__RECORD EXTRACTS__:
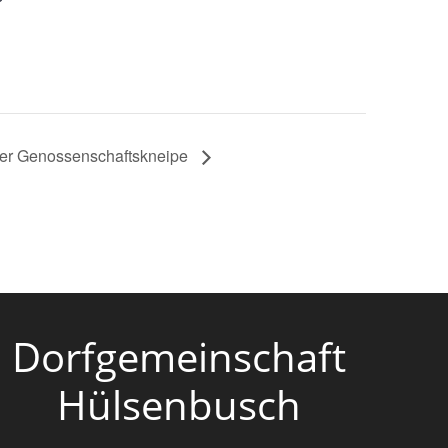
 der Genossenschaftskneipe
Dorfgemeinschaft
Hülsenbusch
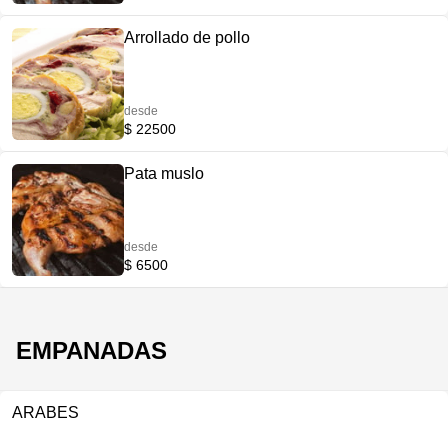
Arrollado de pollo
desde
$ 22500
Pata muslo
desde
$ 6500
EMPANADAS
ARABES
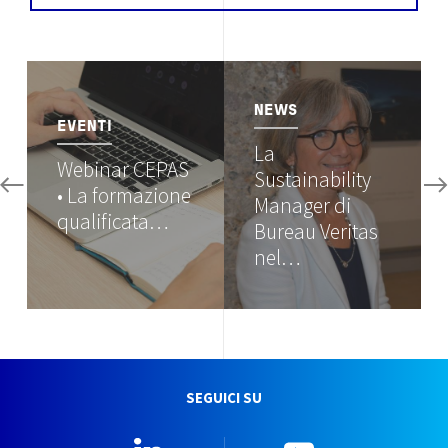
Image
Image
NEWS
EVENTI
La
Webinar CEPAS
Sustainability
• La formazione
Manager di
qualificata…
Bureau Veritas
nel…
SEGUICI SU
Linkedin
YouTube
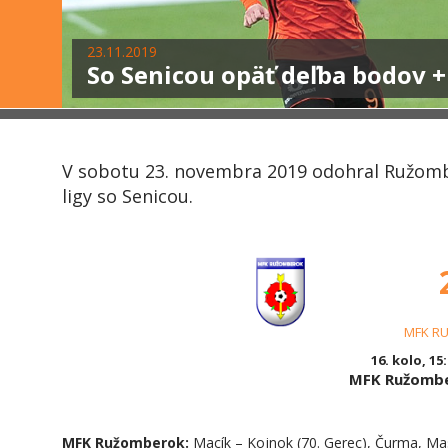
23.11.2019
So Senicou opäť deľba bodov 
V sobotu 23. novembra 2019 odohral Ružomb
ligy so Senicou.
MFK R
16. kolo, 15
MFK Ružombe
MFK Ružomberok:
Macík – Kojnok (70. Gerec), Čurma, Mas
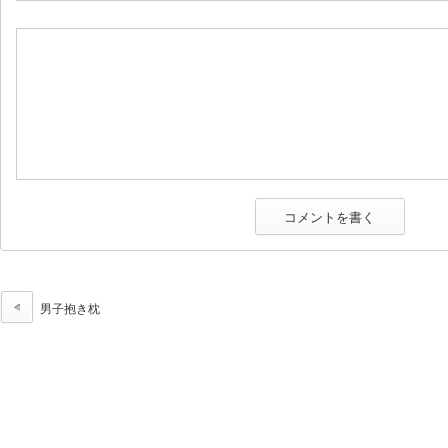
男子抱き枕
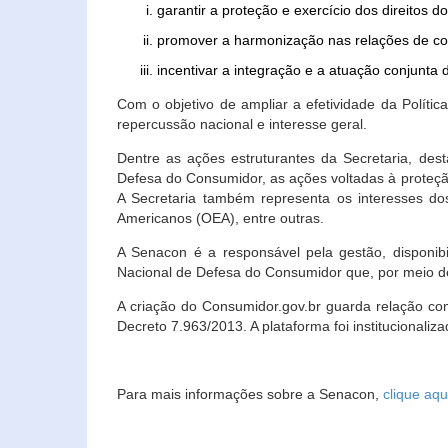
garantir a proteção e exercício dos direitos 
promover a harmonização nas relações de c
incentivar a integração e a atuação conjun
Com o objetivo de ampliar a efetividade da Polít
repercussão nacional e interesse geral.
Dentre as ações estruturantes da Secretaria, de
Defesa do Consumidor, as ações voltadas à proteção
A Secretaria também representa os interesses do
Americanos (OEA), entre outras.
A Senacon é a responsável pela gestão, disponi
Nacional de Defesa do Consumidor que, por meio de
A criação do Consumidor.gov.br guarda relação com o
Decreto 7.963/2013. A plataforma foi institucionali
Para mais informações sobre a Senacon,
clique aqu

__TASK INSTRUCTIONS__: Lines from the one that contains "ligy so Senicou." through the last line of the data above are to be extracted exactly, with no pictures and no other lines.

__ANSWER BELOW__:
ligy so Senicou.
MFK R
16. kolo, 15
MFK Ružombe
MFK Ružomberok:
Macík – Kojnok (70. Gerec), Čurma, Mas
男子抱き枕
garantir a proteção e exercício dos direitos 
promover a harmonização nas relações de c
incentivar a integração e a atuação conjun
Com o objetivo de ampliar a efetividade da Polít
repercussão nacional e interesse geral.
Dentre as ações estruturantes da Secretaria, de
Defesa do Consumidor, as ações voltadas à proteção
A Secretaria também representa os interesses do
Americanos (OEA), entre outras.
A Senacon é a responsável pela gestão, disponi
Nacional de Defesa do Consumidor que, por meio de
A criação do Consumidor.gov.br guarda relação com o
Decreto 7.963/2013. A plataforma foi institucionali
Para mais informações sobre a Senacon,
clique aqu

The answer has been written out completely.